A circle of brilliant light is projected upon the stage. Colorful rays radiantly penetrate the three dimensions of the beautiful auditorium. The people in the audience have taken in their breaths as if they have been sitting in a vacuum. The curtains are finally lifted.
Even at this very moment I can see every pair of flashing eyes fixed on a single part of the stage. I remember this – my first stage performance. Stage fright. Stronger than my will. Completely paralyzed as I am, I have to step on the stage. Every single step from my samba variation escapes my head. Nothing there. Void. The moment lasts as much as ten seconds, but it is the longest day of my life. Then the music starts. As swiftly as they have fled out of my mind, the steps appear, untouched. The vacuum fills with oxygen. Not even the slightest nervous flick of stage fright can hit me. The rhythmic melody of samba sustains me and soon I am dancing completely oblivious of the audience.
I believe in music in the way some people believe in magic. Music is my refuge and my dream world run by my own powers. Where words fail, musical notes succeed: they trespass limits and travel beyond reality. They create the freedom which nourishes my life.
Music affects me stronger than any disease, but it does not make me ill; it heals me. It creates a new realm, reflecting my personality in a silver mirror of reverberating sounds. Whatever I feel, my favorite Rhythm & Blues song can make me jump up and down out of pure joy. Then the dark sensation of Symphonic Metal can drown this happiness without a trace.

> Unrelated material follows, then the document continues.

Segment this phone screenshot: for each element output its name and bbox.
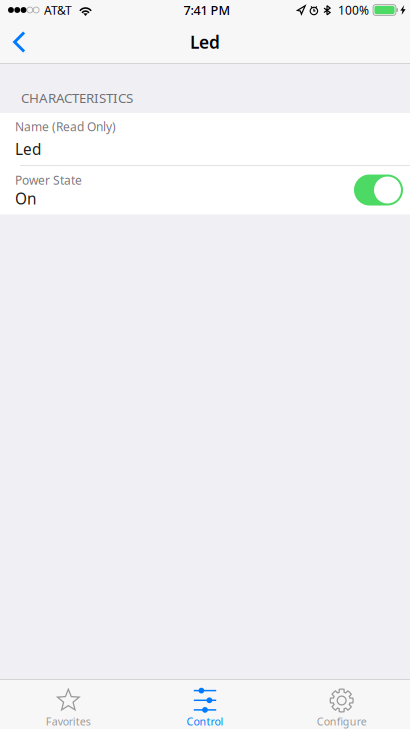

Carlos Santana, once said “Just as Jesus created wine from water, we humans are capable of transmuting emotion into music”. I completely agree with him. What musicians create is more than art: their music is a force that draws particles of life to itself and turns them into an illusion powerful enough to become reality.
I do not create music. I just dance. I just sing along. I just feel it.
I do not create music. Music creates me.